Great news this week:

  • JBoss AS 5 is out. Congratulations to Dimitris and the many people in and out of JBoss who contributed to it.

  • Hibernate Search 3.1 is out. A lot of good stuffs like performance improvements at indexing and querying time and some cool new features like the analyzer declaration framework (allowing declarative phonetic, synonym, n-gram indexing and searches)

  • Devoxx is very close. Come see the JBoss folks and topics and come to the Seam meetup after the BOF of course :)

Also, on the Bean Validation (JSR 303) side, I am finalizing the last changes in the spec for the public draft. We made a lot of progress in the last two weeks on various subjects including type-safe groups and JPA / JSF / EE integration (with the finalized draft, I will officially contact the EE expert group). Stay tuned, hopefully the draft should be out in a week or two.

Finally, Hibernate Search in Action is supposed to be released in final PDF monday (still not believing in it till I see that one ;) ).

Great week on my side. See you at Devoxx for a drink or two.

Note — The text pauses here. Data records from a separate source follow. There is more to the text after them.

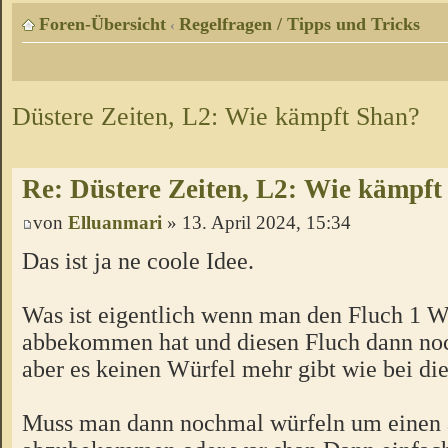
Foren-Übersicht
Regelfragen / Tipps und Tricks
‹
Düstere Zeiten, L2: Wie kämpft Shan?
Re: Düstere Zeiten, L2: Wie kämpft
von
Elluanmari
» 13. April 2024, 15:34
Das ist ja ne coole Idee.
Was ist eigentlich wenn man den Fluch 1 
abbekommen hat und diesen Fluch dann noc
aber es keinen Würfel mehr gibt wie bei d
Muss man dann nochmal würfeln um einen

Hibernate Search 3.1 RefCard

2008-12-01  |   |  book   hibernate search   jboss  

DZone has a nice Hibernate Search 3.1 6-pages ref card. It is packed with:

  • The list of annotations and their descriptions
  • Hibernate Search's main APIs
  • Lucene's most useful query types
  • Quick examples involving mappings and API usage (including the new analyzer declaration framework)

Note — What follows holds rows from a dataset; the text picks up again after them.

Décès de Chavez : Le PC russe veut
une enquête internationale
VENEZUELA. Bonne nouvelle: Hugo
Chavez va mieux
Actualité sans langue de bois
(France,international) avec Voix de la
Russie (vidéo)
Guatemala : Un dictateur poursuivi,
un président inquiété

It's free but you need to register.

Speaking of the devil. John and I have given back our last edits for Hibernate Search in Action. So we are still on target for releasing the book in december. I personally still can't believe I am done, so I will play the St Thomas and will wait till I can touch the paper :)

You can get the paper book at Amazon or on the Manning website. Manning also offers the PDF version.

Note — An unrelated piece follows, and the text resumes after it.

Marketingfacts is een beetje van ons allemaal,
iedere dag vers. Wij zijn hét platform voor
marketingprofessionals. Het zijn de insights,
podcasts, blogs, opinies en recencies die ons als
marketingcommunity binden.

Book review and NHibernate Search

2008-10-07  |   |  book   hibernate search   jboss  

Ayende, one of the active bees behind the NHibernate portfolio, has a nice review of Hibernate Search in Action on his blog.

By the way, Ayende has ported Hibernate Search to .net : NHibernate.Search. I don't think there is documentation specific to the project but the Hibernate Search documentation is just as useful.

I don't know Ayende personally, but I can only admire someone that blogs more that I can tweet and still have a full time job :)


Hibernate Search book preview final review: hitting where it hurts for the better

2008-09-11  |   |  book   hibernate search   jboss  

We just had our third review of Hibernate Search in Action. Receiving this feedback has been a humble experience. Lot's of good reviews (good) and some critical ones (even better). Every imperfection we left aside came back in the spot lights of our reviewers.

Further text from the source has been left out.